2021-02-23 18:17:57向日葵

執,念

「我喜歡上學姊了。」她說。

      「如果你覺得那對你好,那你去吧。」我說。

那是個悲喜交加的暑假。一如往常的颱風攪亂了盛夏的安寧,連畢業典禮都因為颱風攪局而取消校園巡禮的流程。其實校園也就那樣,只是最後一眼的含意加諸其上,給人帶來一種美感罷了。不過,老實說,我還是挺難過的。就算只是儀式性的走走看看,我也想在記憶中留下那會被稱作「以前」的光景。

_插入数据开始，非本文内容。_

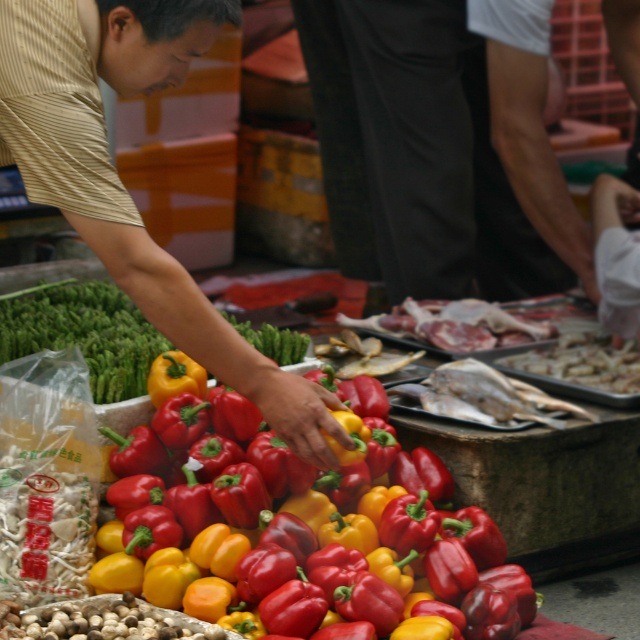 You are a customer at the market and want to pick up the shiny silver tray at center. Which direction should you move your hand relative to the yellow matte bell pepper at center to reach it?

The shiny silver tray at center is to the right of the yellow matte bell pepper at center, so you should move your hand to the right of the yellow matte bell pepper at center to reach it.

You are a customer at a market and want to pick up the yellow matte bell pepper at center. Where exactly should you look for it?

The yellow matte bell pepper at center is located at point (310, 540). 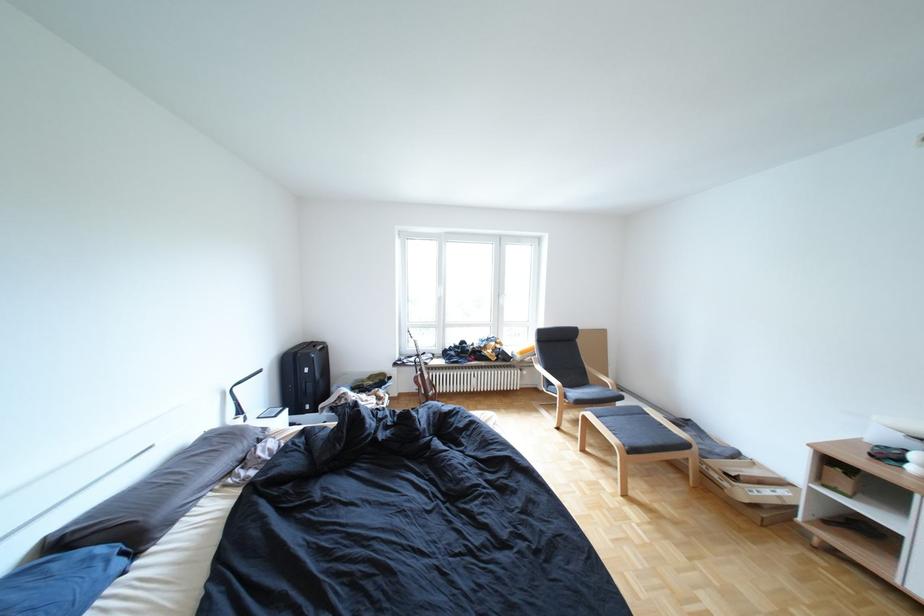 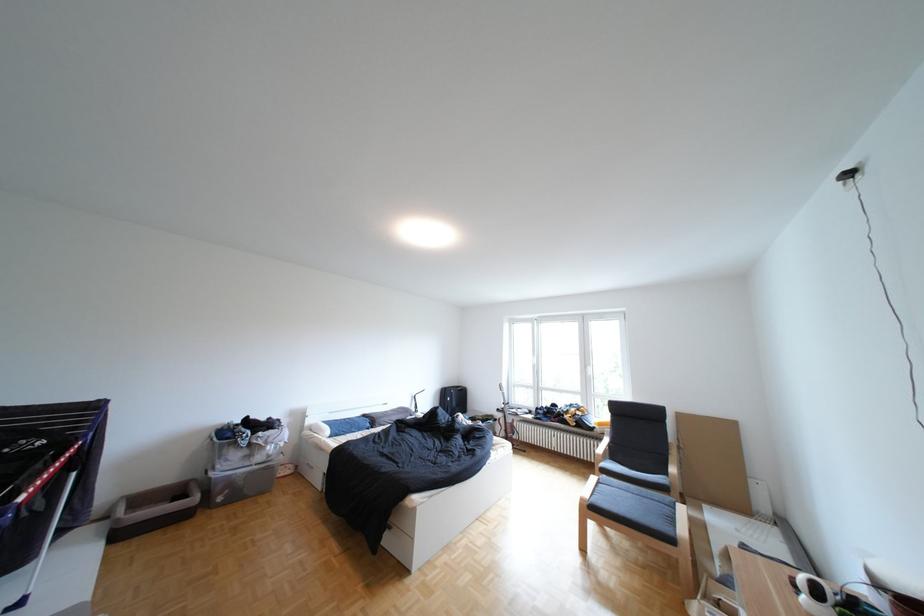 Where in the second image is the point corresponding to [396,381] from the first image?

(502, 419) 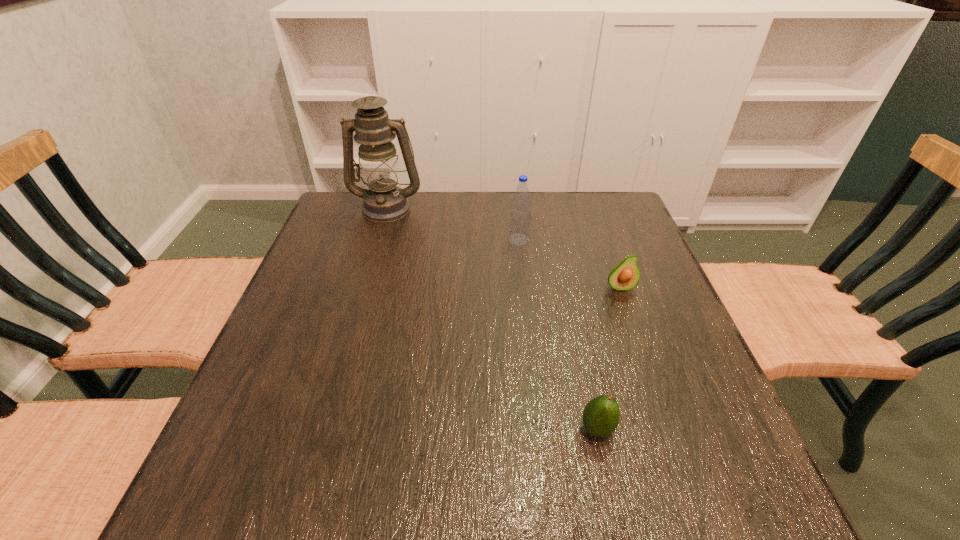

體育館是我們的開始,也是最終。以前也在這開始新生訓練呢!過了三年,又回到這裡,也算是有始有終。不過進入體育館的當下我想的是國二時被我打壞的電燈修理了沒。總之就是一連串的儀式,從前就看學長姐度過了。不過這次身為主角雖然覺得了無新意,但還是得按部就班。到了最後,所謂的氛圍壟罩在不捨及傷感之中。在面對師長獻花的那一刻,我也潰堤了。不過是在擁抱老師的那一刻。就算是最後一刻,我也不想讓老師擔心。這或許是我自顧自的溫柔,或許矯情,但剛畢業的國中生又如何知曉何謂正確的情感宣洩呢?現在想來難免有些好笑,不過那也是值得細細品味之處。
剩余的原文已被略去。